Unigram tagger
m5w/apertium's apertium-tagger
supports all A set of open-source tools for Turkish natural language processing's unigram models.
Contents
Install
First, install all prerequisites. See Installation#If you want to add language data / do more advanced stuff.
Then, replace <directory>
with the directory you'd like to clone m5w/apertium into and clone the repository.
git clone https://github.com/m5w/apertium.git <directory>
Then, see Minimal installation from SVN#Set up environment. Finally, configure, build, and install m5w/apertium. See Minimal installation from SVN#Configure, build, and install.
Usage
See apertium-tagger -h
.
Train a Model on a Hand-Tagged Corpus
First, get a hand-tagged corpus as one would for all other models.
$ cat handtagged.txt ^a/a<a>$ ^a/a<b>$ ^a/a<b>$ ^aa/a<a>+a<a>$ ^aa/a<a>+a<b>$ ^aa/a<a>+a<b>$ ^aa/a<b>+a<a>$ ^aa/a<b>+a<a>$ ^aa/a<b>+a<a>$ ^aa/a<b>+a<b>$ ^aa/a<b>+a<b>$ ^aa/a<b>+a<b>$ ^aa/a<b>+a<b>$
Example 1: a Hand-Tagged Corpus for apertium-tagger
Then, replace MODEL
with the unigram model from "A set of open-source tools for Turkish natural language processing" you'd like to use, replace SERIALISED_BASIC_TAGGER
with the filename you'd like to write the model to, and train the tagger.
$ apertium-tagger -s 0 -u MODEL SERIALISED_BASIC_TAGGER handtagged.txt
Disambiguate
Either write input to a file or pipe it.
$ cat raw.txt ^a/a<a>/a<b>/a<c>$ ^aa/a<a>+a<a>/a<a>+a<b>/a<b>+a<a>/a<b>+a<b>/a<a>+a<c>/a<c>+a<a>/a<c>+a<c>$
Example 2: Input for apertium-tagger
Replace MODEL
with the unigram model from "A set of open-source tools for Turkish natural language processing" you'd like to use, replace SERIALISED_BASIC_TAGGER
with the file to which you wrote the unigram model, and disambiguate the input.

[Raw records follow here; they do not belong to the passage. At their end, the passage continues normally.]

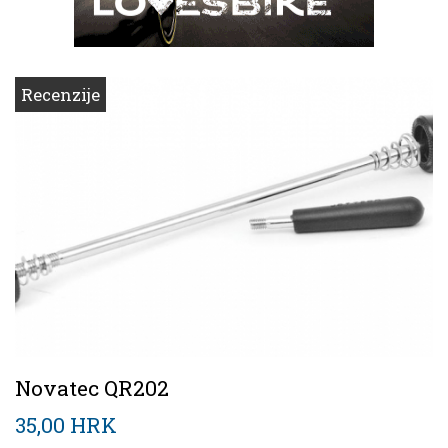
Recenzije
Novatec QR202
35,00 HRK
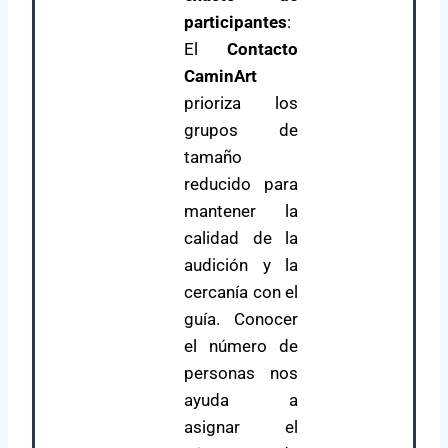
participantes
:
El
Contacto
CaminArt
prioriza los
grupos de
tamaño
reducido para
mantener la
calidad de la
audición y la
cercanía con el
guía. Conocer
el número de
personas nos
ayuda a
asignar el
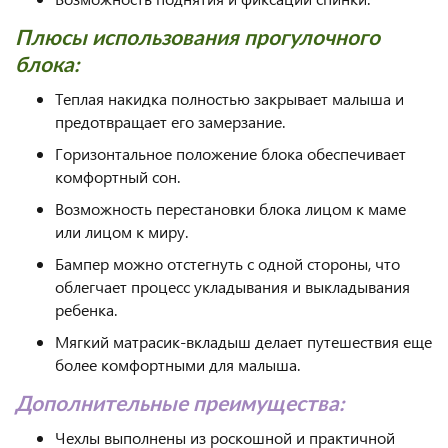
Плюсы использования прогулочного
блока:
Теплая накидка полностью закрывает малыша и
предотвращает его замерзание.
Горизонтальное положение блока обеспечивает
комфортный сон.
Возможность перестановки блока лицом к маме
или лицом к миру.
Бампер можно отстегнуть с одной стороны, что
облегчает процесс укладывания и выкладывания
ребенка.
Мягкий матрасик-вкладыш делает путешествия еще
более комфортными для малыша.
Дополнительные преимущества:
Чехлы выполнены из роскошной и практичной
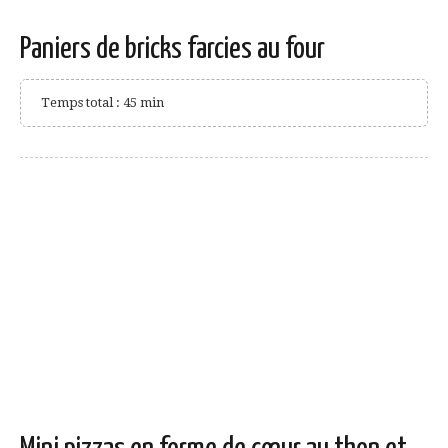
Paniers de bricks farcies au four
Temps total : 45 min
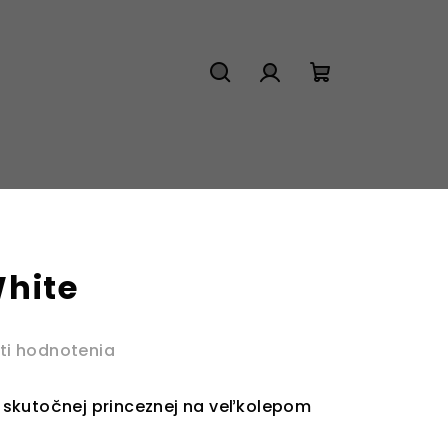
Hľadať
Prihlásenie
Nákupný
košík
hite
ti hodnotenia
skutočnej princeznej na veľkolepom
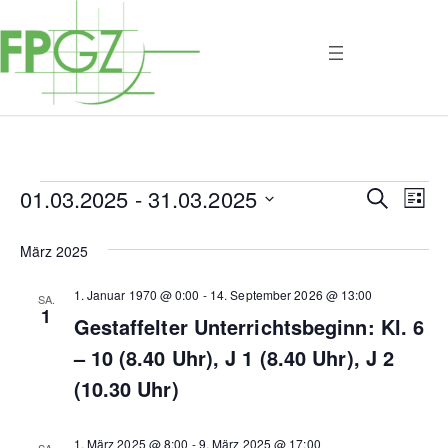
Veranstaltungen
01.03.2025
 - 
31.03.2025
V
V
S
L
u
i
D
e
e
c
s
a
März 2025
h
t
r
r
e
t
e
1. Januar 1970 @ 0:00
-
14. September 2026 @ 13:00
u
SA.
a
a
1
Gestaffelter Unterrichtsbeginn: Kl. 6
m
n
w
n
– 10 (8.40 Uhr), J 1 (8.40 Uhr), J 2
ä
s
(10.30 Uhr)
s
h
t
l
t
e
1. März 2025 @ 8:00
-
9. März 2025 @ 17:00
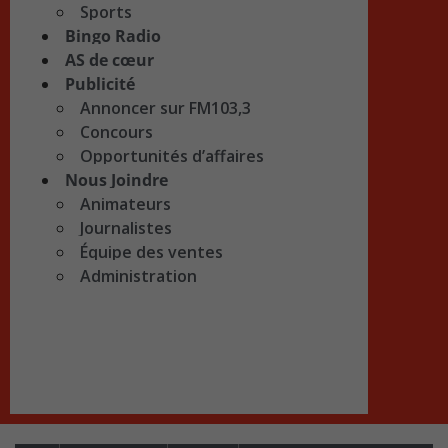
Sports
Bingo Radio
AS de cœur
Publicité
Annoncer sur FM103,3
Concours
Opportunités d’affaires
Nous Joindre
Animateurs
Journalistes
Équipe des ventes
Administration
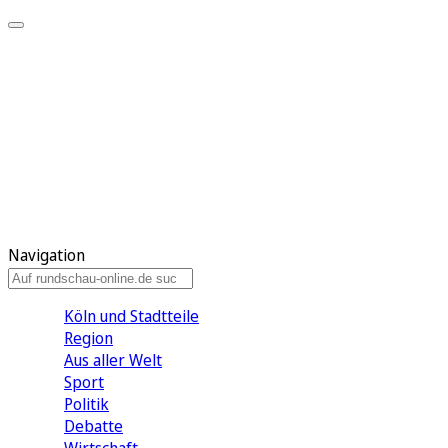
Meine KR
Meine Artikel
Meine Region
Meine Newsletter
Gewinnspiele
Mein Rundschau PLUS
Mein E-Paper
Navigation
Köln und Stadtteile
Region
Aus aller Welt
Sport
Politik
Debatte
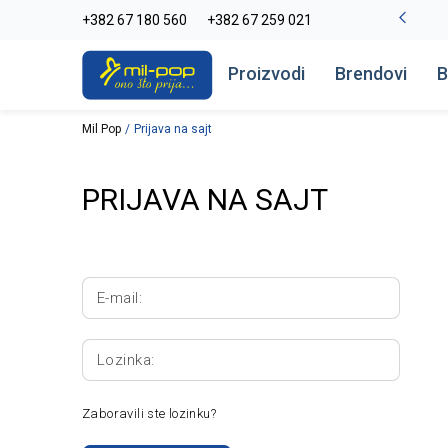
-20% na kompletan asortiman
+382 67 180 560
+382 67 259 021
Pogledaj više
Proizvodi
Brendovi
B
Mil Pop
Prijava na sajt
PRIJAVA NA SAJT
E-mail:
Lozinka:
Zaboravili ste lozinku?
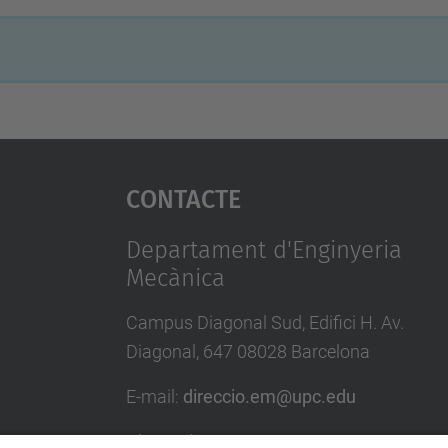
Contacte
Departament d'Enginyeria
Mecànica
Campus Diagonal Sud, Edifici H. Av.
Diagonal, 647 08028 Barcelona
E-mail
:
direccio.em@upc.edu
Directori UPC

$ apertium-tagger -gu MODEL SERIALISED_BASIC_TAGGER raw.txt ^a/a<b>$ ^aa/a<b>+a<b>$ $ echo '^a/a<a>/a<b>/a<c>$ ^aa/a<a>+a<a>/a<a>+a<b>/a<b>+a<a>/a<b>+a<b>/a<a>+a<c>/a<c>+a<a>/a<c>+a<c>$' | \ apertium-tagger -gu MODEL SERIALISED_BASIC_TAGGER ^a/a<b>$ ^aa/a<b>+a<b>$
Unigram Models
This code's apertium-tagger
implements the three unigram models in A set of open-source tools for Turkish natural language processing. See section 5.3.
Model 1
See section 5.3.1. This model scores each analysis string in proportion to its frequency with add-one smoothing. Consider the following corpus.
^a/a<a>$ ^a/a<b>$ ^a/a<b>$
Passed the lexical unit ^a/a<a>/a<b>/a<c>$
, the tagger assigns the analysis string a<a>
a score of
f + 1 = (1) + 1 = 2
and a<b>
a score of (2) + 1 = 3
. The unknown analysis string a<c>
is assigned a score of 1
.
If reconfigured with --enable-debug
, the tagger prints such calculations to stderr.
score("a<a>") == 2 == 2.000000000000000000 score("a<b>") == 3 == 3.000000000000000000 score("a<c>") == 1 == 1.000000000000000000 ^a<b>$